> **Task details**
In the records that follow, show each line where the word "Beschichten" is present.

§

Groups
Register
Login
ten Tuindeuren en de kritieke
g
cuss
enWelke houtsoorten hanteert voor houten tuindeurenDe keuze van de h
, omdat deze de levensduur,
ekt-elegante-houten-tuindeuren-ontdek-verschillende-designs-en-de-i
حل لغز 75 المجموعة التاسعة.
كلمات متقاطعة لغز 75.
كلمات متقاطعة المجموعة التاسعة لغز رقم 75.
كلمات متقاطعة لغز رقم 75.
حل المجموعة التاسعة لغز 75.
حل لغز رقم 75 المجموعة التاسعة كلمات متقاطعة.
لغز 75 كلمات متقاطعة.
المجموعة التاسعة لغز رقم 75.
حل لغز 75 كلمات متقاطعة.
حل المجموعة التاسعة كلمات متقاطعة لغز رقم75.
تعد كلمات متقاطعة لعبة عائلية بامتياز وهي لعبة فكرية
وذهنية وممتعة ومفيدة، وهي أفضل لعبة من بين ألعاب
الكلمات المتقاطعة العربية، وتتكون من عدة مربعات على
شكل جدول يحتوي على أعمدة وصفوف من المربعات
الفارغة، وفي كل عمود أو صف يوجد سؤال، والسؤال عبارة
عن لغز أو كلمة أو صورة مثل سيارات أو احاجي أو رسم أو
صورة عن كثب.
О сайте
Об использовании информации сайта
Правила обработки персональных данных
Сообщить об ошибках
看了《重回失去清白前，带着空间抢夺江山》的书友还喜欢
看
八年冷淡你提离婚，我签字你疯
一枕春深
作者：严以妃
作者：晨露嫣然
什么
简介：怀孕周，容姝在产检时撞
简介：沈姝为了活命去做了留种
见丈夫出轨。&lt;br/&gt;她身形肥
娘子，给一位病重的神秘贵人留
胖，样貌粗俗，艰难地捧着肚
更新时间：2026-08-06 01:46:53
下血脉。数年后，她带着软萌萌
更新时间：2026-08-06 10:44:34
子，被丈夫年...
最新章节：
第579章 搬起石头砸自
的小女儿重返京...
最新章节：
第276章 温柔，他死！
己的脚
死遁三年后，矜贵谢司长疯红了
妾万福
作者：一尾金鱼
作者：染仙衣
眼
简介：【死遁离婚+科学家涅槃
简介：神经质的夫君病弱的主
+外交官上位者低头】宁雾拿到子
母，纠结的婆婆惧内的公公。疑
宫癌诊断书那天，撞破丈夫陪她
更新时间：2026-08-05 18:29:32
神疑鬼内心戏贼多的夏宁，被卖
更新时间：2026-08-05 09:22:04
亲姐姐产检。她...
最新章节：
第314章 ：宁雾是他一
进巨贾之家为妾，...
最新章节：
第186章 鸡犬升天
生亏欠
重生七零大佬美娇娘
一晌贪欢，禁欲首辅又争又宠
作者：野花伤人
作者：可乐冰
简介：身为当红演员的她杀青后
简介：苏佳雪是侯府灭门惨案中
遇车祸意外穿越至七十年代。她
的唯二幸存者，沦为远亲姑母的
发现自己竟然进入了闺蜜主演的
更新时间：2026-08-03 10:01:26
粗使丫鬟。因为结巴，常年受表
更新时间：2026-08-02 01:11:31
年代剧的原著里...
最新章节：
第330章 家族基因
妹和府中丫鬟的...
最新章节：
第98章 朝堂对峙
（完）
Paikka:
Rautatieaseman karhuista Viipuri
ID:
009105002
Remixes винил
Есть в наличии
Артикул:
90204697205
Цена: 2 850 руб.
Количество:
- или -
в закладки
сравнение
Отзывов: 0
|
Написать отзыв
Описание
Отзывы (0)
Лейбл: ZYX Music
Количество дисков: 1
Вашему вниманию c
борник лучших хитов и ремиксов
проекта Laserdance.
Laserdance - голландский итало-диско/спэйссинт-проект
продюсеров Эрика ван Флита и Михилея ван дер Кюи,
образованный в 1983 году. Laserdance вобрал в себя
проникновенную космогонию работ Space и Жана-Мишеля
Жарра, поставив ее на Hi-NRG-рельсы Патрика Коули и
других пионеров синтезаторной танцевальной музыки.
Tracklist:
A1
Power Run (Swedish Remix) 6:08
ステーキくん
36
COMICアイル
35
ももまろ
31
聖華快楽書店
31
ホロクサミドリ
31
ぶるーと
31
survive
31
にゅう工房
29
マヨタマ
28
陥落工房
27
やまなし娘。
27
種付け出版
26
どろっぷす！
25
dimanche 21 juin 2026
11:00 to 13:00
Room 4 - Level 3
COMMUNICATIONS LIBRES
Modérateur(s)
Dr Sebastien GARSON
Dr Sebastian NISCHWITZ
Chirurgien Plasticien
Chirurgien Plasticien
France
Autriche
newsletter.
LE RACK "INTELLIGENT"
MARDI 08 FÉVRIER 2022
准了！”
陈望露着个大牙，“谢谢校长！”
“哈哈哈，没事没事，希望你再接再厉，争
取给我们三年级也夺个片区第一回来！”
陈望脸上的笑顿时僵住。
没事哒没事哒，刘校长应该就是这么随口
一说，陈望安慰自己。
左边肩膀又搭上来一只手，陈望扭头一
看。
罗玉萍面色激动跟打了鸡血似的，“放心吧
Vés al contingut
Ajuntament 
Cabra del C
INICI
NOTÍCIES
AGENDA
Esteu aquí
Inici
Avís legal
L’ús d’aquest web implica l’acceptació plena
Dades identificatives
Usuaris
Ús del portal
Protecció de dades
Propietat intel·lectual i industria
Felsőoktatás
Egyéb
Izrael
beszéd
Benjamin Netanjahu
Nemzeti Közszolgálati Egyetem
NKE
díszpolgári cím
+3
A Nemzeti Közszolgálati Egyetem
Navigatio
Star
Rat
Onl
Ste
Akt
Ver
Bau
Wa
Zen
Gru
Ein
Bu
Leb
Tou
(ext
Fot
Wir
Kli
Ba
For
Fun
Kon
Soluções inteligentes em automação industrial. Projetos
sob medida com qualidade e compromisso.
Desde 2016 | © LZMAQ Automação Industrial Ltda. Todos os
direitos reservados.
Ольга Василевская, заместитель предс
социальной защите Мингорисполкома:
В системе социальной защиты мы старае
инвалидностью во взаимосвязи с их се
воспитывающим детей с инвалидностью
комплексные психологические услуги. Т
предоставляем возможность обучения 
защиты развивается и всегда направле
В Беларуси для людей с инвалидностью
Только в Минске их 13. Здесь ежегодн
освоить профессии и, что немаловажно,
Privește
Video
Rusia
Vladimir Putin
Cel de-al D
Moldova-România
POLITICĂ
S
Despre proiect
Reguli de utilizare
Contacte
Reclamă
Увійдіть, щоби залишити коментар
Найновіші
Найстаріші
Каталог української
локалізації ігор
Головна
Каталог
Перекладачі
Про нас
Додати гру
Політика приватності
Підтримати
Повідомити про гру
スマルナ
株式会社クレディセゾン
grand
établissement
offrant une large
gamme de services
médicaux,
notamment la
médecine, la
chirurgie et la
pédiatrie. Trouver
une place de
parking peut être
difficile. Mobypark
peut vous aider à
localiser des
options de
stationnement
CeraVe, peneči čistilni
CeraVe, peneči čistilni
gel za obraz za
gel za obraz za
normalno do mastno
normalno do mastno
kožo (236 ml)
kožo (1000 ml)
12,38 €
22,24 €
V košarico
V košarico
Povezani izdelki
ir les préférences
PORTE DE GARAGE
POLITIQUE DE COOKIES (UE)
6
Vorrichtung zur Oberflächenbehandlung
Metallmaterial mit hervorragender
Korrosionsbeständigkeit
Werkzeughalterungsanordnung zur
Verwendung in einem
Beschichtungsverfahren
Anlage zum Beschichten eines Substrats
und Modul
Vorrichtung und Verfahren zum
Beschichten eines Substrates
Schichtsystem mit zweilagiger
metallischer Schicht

§

> **Solution to the problem**
Anlage zum Beschichten eines Substrats
Beschichten eines Substrates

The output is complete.